= Work task =
Return all lines in the data where the string "screenshot" can be found.

= Stored items from a collection =
*** Begin section ***

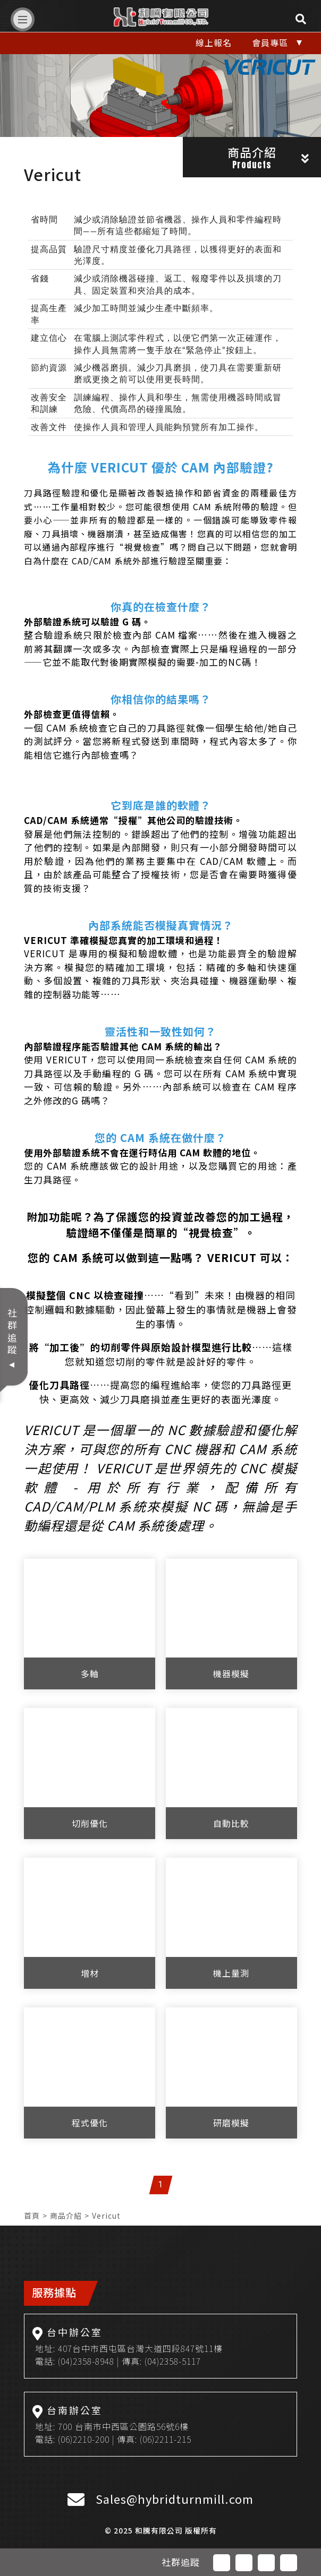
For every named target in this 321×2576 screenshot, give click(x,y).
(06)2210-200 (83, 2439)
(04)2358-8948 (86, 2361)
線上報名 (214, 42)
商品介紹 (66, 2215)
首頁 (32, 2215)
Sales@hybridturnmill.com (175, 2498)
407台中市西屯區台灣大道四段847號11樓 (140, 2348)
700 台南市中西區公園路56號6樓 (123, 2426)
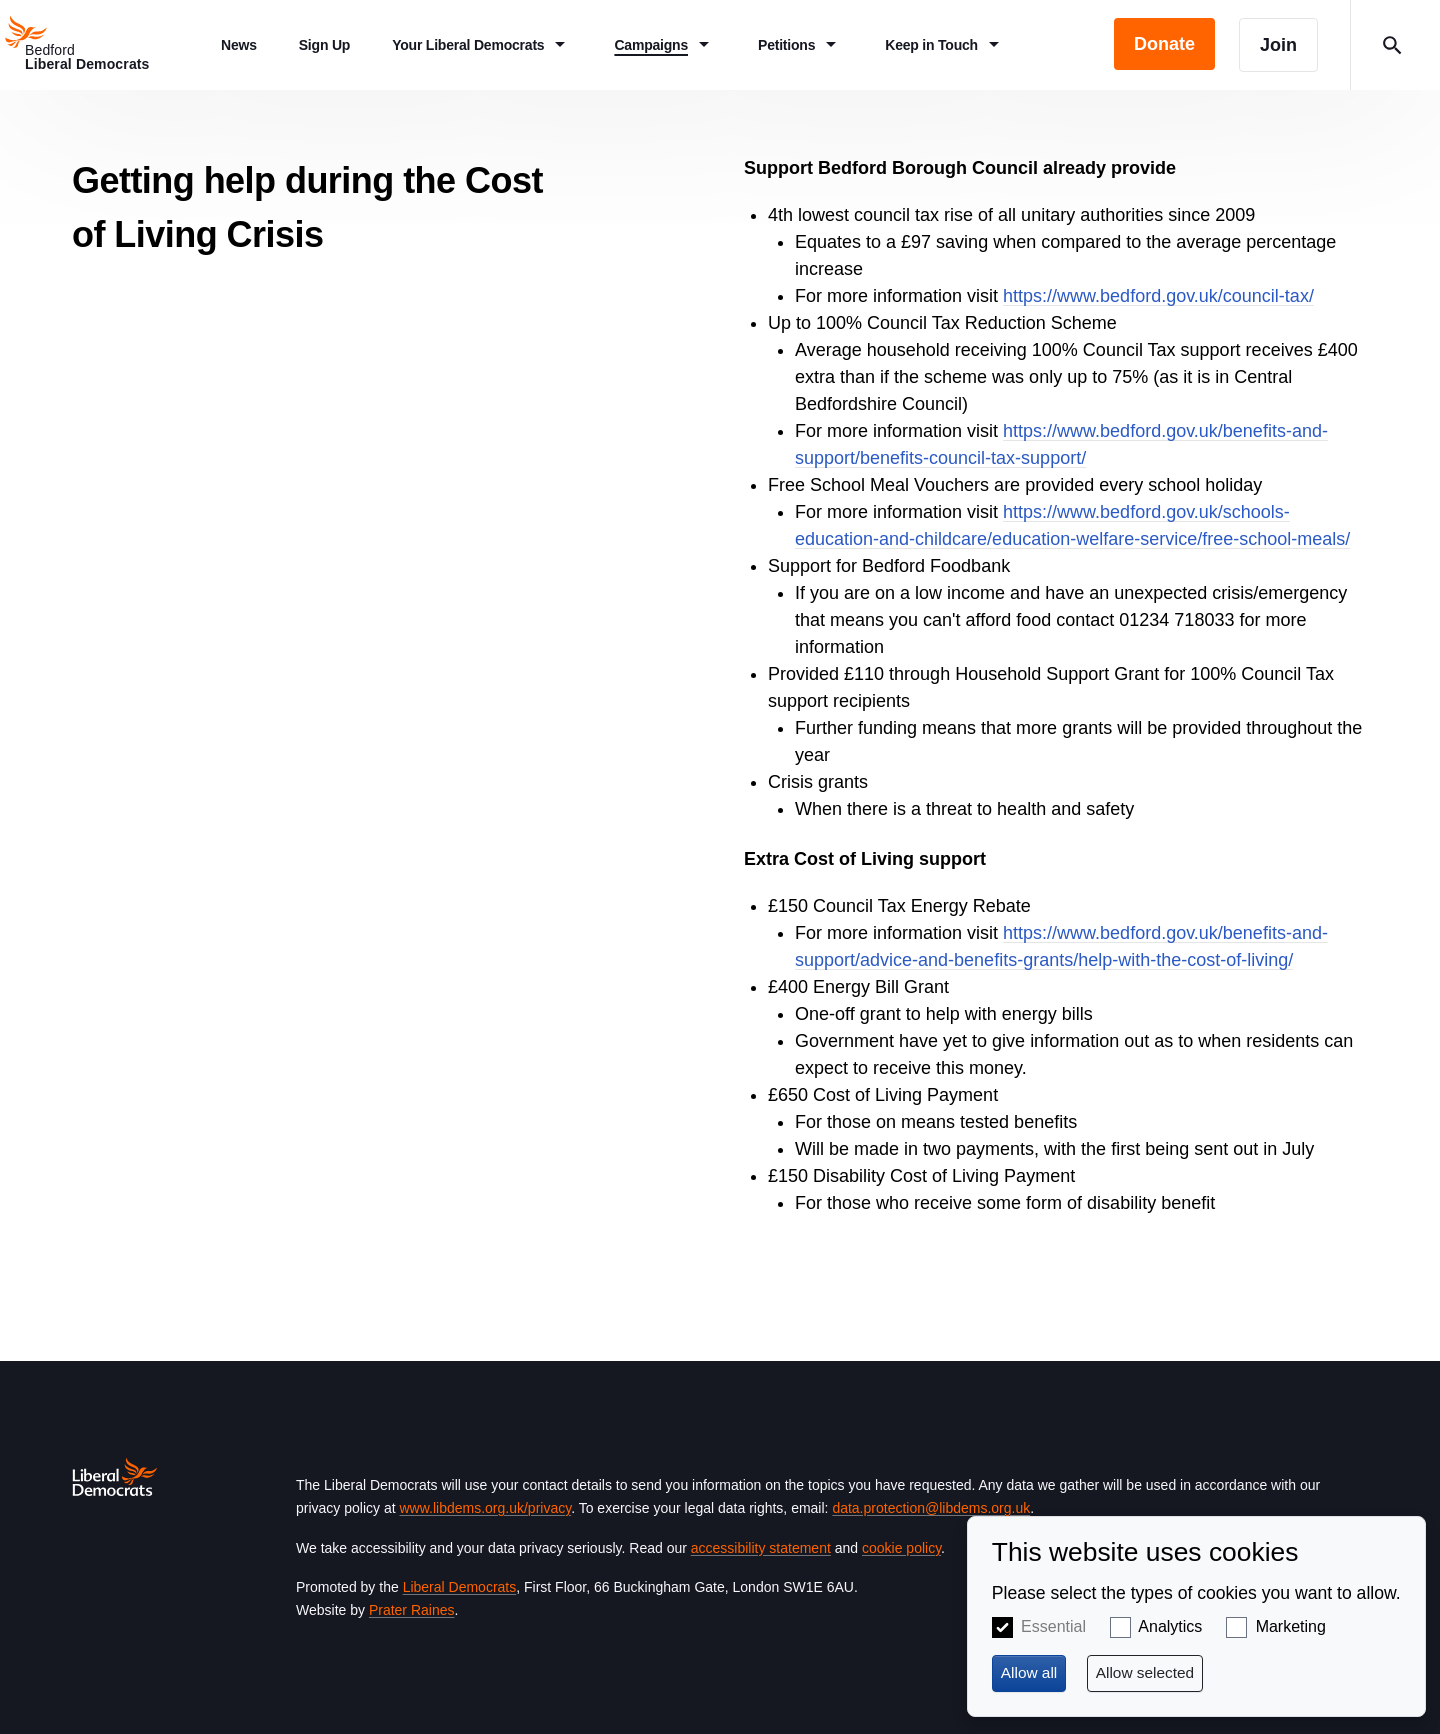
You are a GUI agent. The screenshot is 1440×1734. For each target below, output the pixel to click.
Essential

*** End section ***
*** Begin section ***

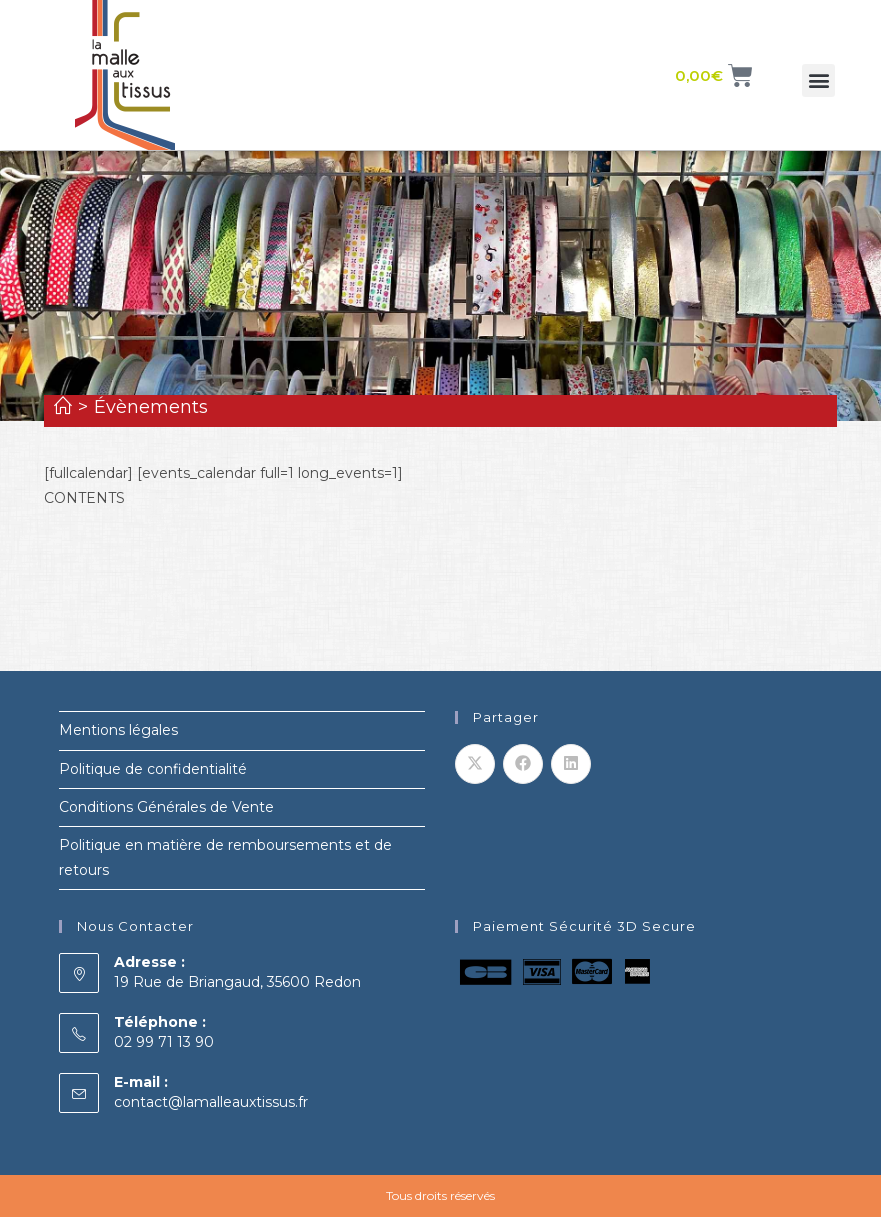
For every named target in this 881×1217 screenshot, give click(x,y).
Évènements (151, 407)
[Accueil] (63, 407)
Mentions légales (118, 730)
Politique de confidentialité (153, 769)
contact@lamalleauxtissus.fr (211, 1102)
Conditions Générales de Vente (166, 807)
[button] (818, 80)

*** End section ***

= Reply =
For every named target in this 321×2576 screenshot, give click(x,y).
You are a GUI agent. The screenshot is 1440×1734. For each target below, output the pixel to click.
For every named target in this 881×1217 screenshot, give click(x,y).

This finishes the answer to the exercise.